One thing I rather like is when I'm rereading and I come across some inconsequential detail thrown in for background, that I notice because it relates to a future book. For example, I'm rereading
The Sharing Knife: Legacy, and just found a place where Shaun mentions to Dag what he heard happen in Log Hollow when a Lakewalker patroller took up with a farmer woman. In the next book, Dag happens to run into that Lakewalker. At the time I first read that, I hadn't read
Legacy recently, so I took it for granted Dag knew which camp the character was from -- stories like that get around. Now, I know that I could have as well.

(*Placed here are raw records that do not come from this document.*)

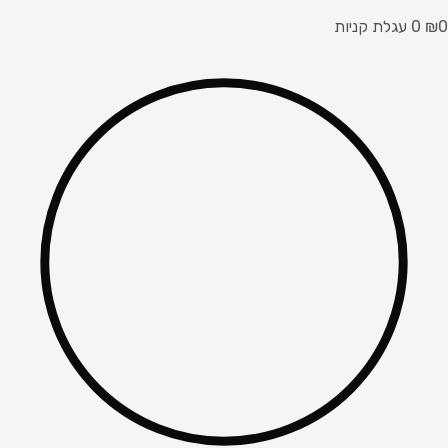
0
₪
0
עגלת קניות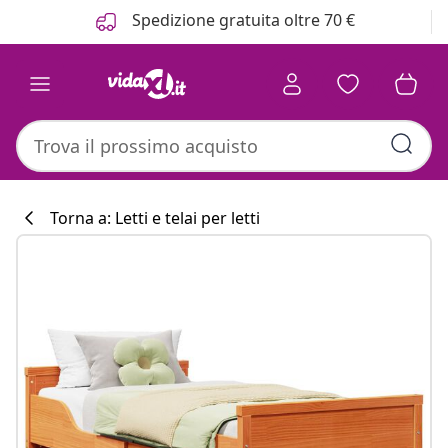
Precedente
Prossimo
Spedizione gratuita oltre 70 €
Torna a: Letti e telai per letti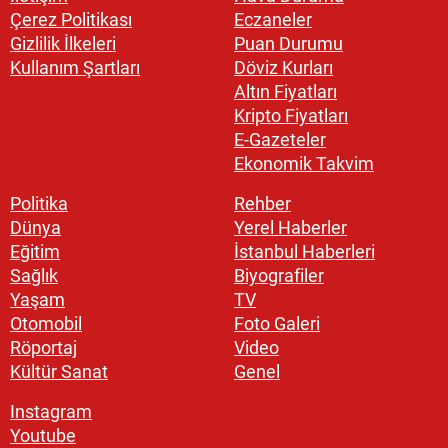
Çerez Politikası
Eczaneler
Gizlilik İlkeleri
Puan Durumu
Kullanım Şartları
Döviz Kurları
Altın Fiyatları
Kripto Fiyatları
E-Gazeteler
Ekonomik Takvim
Politika
Rehber
Dünya
Yerel Haberler
Eğitim
İstanbul Haberleri
Sağlık
Biyografiler
Yaşam
TV
Otomobil
Foto Galeri
Röportaj
Video
Kültür Sanat
Genel
Instagram
Youtube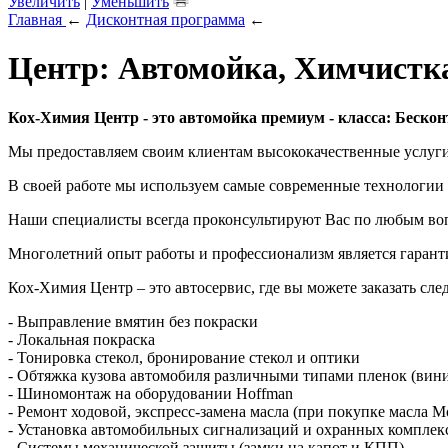
Увеличить
|
Уменьшить
Главная
←
Дисконтная программа
←
Центр: Автомойка, Химчистка
Кох-Химия Центр - это автомойка премиум - класса: Беско
Мы предоставляем своим клиентам высококачественные услуги 
В своей работе мы используем самые современные технологии 
Наши специалисты всегда проконсультируют Вас по любым во
Многолетний опыт работы и профессионализм является гаранти
Кох-Химия Центр – это автосервис, где вы можете заказать сл
- Выправление вмятин без покраски
- Локальная покраска
- Тонировка стекол, бронирование стекол и оптики
- Обтяжка кузова автомобиля различными типами пленок (вин
- Шиномонтаж на оборудовании Hoffman
- Ремонт ходовой, экспресс-замена масла (при покупке масла Mo
- Установка автомобильных сигнализаций и охранных комплек
- Системы механической защиты (замки на капот и КПП)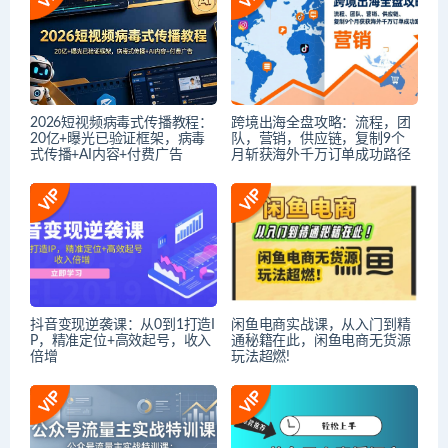
2026短视频病毒式传播教程：
跨境出海全盘攻略：流程，团
20亿+曝光已验证框架，病毒
队，营销，供应链，复制9个
式传播+AI内容+付费广告
月斩获海外千万订单成功路径
抖音变现逆袭课：从0到1打造I
闲鱼电商实战课，从入门到精
P，精准定位+高效起号，收入
通秘籍在此，闲鱼电商无货源
倍增
玩法超燃!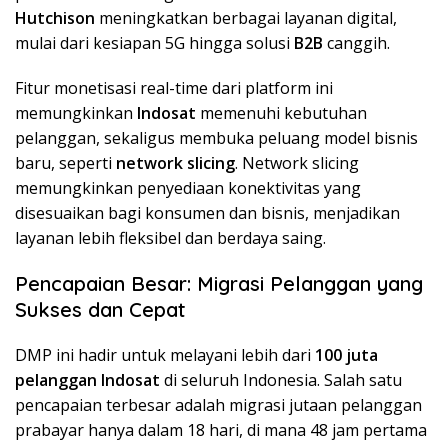
Hutchison
meningkatkan berbagai layanan digital,
mulai dari kesiapan 5G hingga solusi
B2B
canggih.
Fitur monetisasi real-time dari platform ini
memungkinkan
Indosat
memenuhi kebutuhan
pelanggan, sekaligus membuka peluang model bisnis
baru, seperti
network slicing
. Network slicing
memungkinkan penyediaan konektivitas yang
disesuaikan bagi konsumen dan bisnis, menjadikan
layanan lebih fleksibel dan berdaya saing.
Pencapaian Besar: Migrasi Pelanggan yang
Sukses dan Cepat
DMP ini hadir untuk melayani lebih dari
100 juta
pelanggan Indosat
di seluruh Indonesia. Salah satu
pencapaian terbesar adalah migrasi jutaan pelanggan
prabayar hanya dalam 18 hari, di mana 48 jam pertama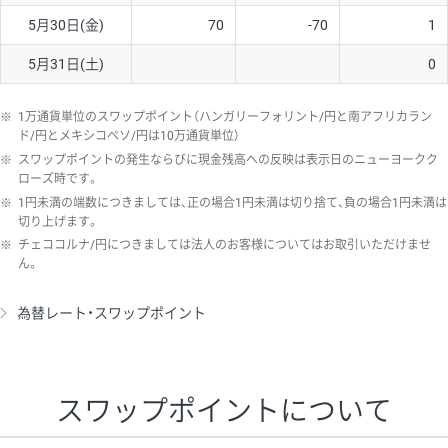
5月30日(金)
70
-70
1
5月31日(土)
0
※
1万通貨単位のスワップポイント（ハンガリーフォリント/円と南アフリカラン
ド/円とメキシコペソ/円は10万通貨単位）
※
スワップポイントの発生ならびに現金残高への反映は表示日のニューヨークク
ローズ時です。
※
1円未満の端数につきましては、正の場合1円未満は切り捨て、負の場合1円未満は
切り上げます。
※
チェココルナ/円につきましては法人のお客様についてはお取引いただけませ
ん。
為替レート・スワップポイント
スワップポイントについて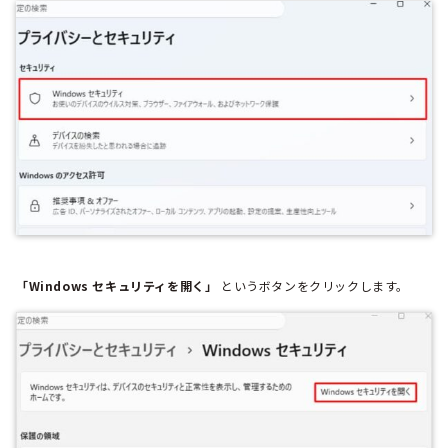
「Windows セキュリティを開く」
というボタンをクリックします。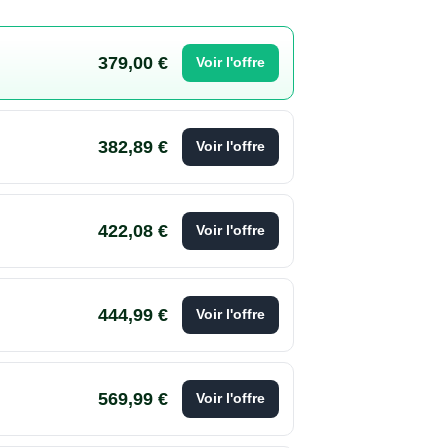
379,00 €
Voir l'offre
382,89 €
Voir l'offre
422,08 €
Voir l'offre
444,99 €
Voir l'offre
569,99 €
Voir l'offre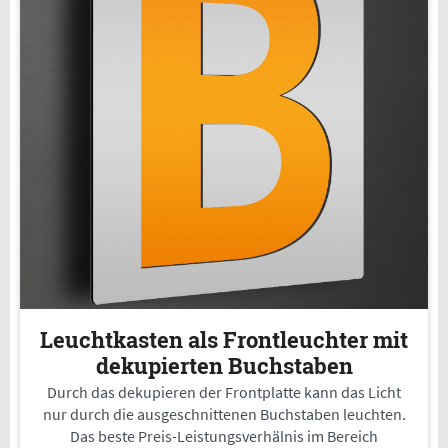
Leuchtkasten als Frontleuchter mit
dekupierten Buchstaben
Durch das dekupieren der Frontplatte kann das Licht
nur durch die ausgeschnittenen Buchstaben leuchten.
Das beste Preis-Leistungsverhälnis im Bereich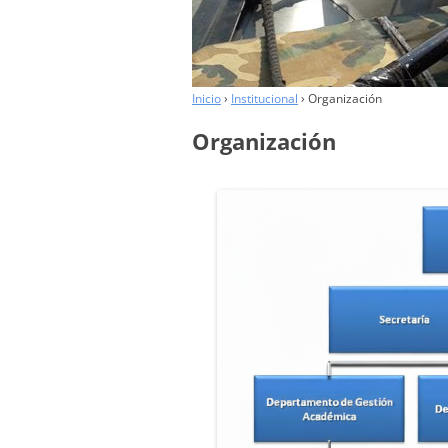
COLABORADORES
Inicio
›
Institucional
›
Organización
Organización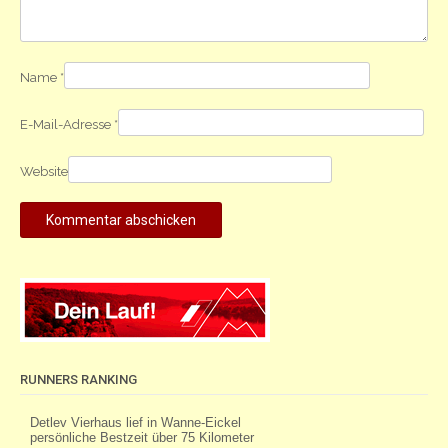
Name
*
E-Mail-Adresse
*
Website
RUNNERS RANKING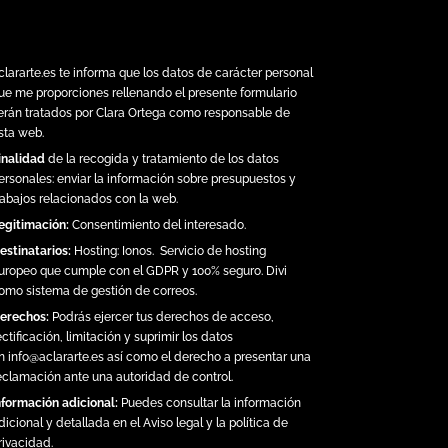
clararte.es
te informa que los datos de carácter personal
ue me proporciones rellenando el presente formulario
erán tratados por Clara Ortega como responsable de
sta web.
inalidad
de la recogida y tratamiento de los datos
ersonales: enviar la información sobre presupuestos y
rabajos relacionados con la web.
egitimación:
Consentimiento del interesado.
estinatarios:
Hosting:
Ionos.
Servicio de hosting
uropeo que cumple con el GDPR y 100% seguro. Divi
omo sistema de gestión de correos.
erechos:
Podrás ejercer tus derechos de acceso,
ectificación, limitación y suprimir los datos
n
info@aclararte.es
así como el derecho a presentar una
eclamación ante una autoridad de control.
nformación adicional:
Puedes consultar la información
dicional y detallada en el
Aviso legal y la política de
rivacidad
.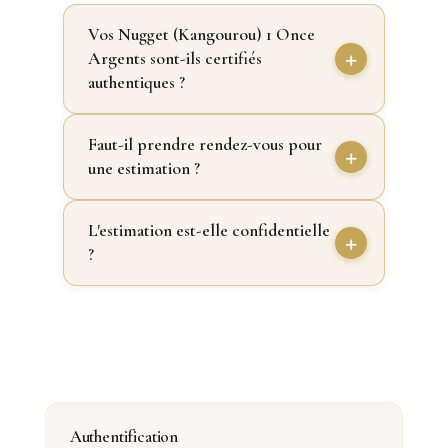
Vos Nugget (Kangourou) 1 Once
Argents sont-ils certifiés
authentiques ?
Faut-il prendre rendez-vous pour
une estimation ?
L'estimation est-elle confidentielle
?
Authentification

Similarly, I was flipping through
Grave Peril by Jim Butcher and happened on the scene where Harry and Michael were trying to bargain with Leanansidhe, a Fae member of the Unseelie Court, who had Michael's sword. Lea already had something on Harry (she was his Fairy Godmother, and he owed her a favor.), and said if she just collected, she'd return the sword. Michael offered himself in her place, but she refused, saying that he was boring. She then asked for one of his children -- mentioning that she wouldn't mind taking his oldest. Michael told her to take a short walk off a long cliff. Some six books down the line, in
Proven Guilty, Michael's eldest child, Molly, is indeed kidnapped by the Unseelie Court and it's actually explained why they have an interest in her. (Not just because one of the things bad fairies do is still children.)
I don't always know if the author was planning on using it when they wrote it. Maybe sometimes they are, and sometimes they aren't, and just happen in on re-reading and think 'hey, I ought to pick that up'. It's still pretty cool.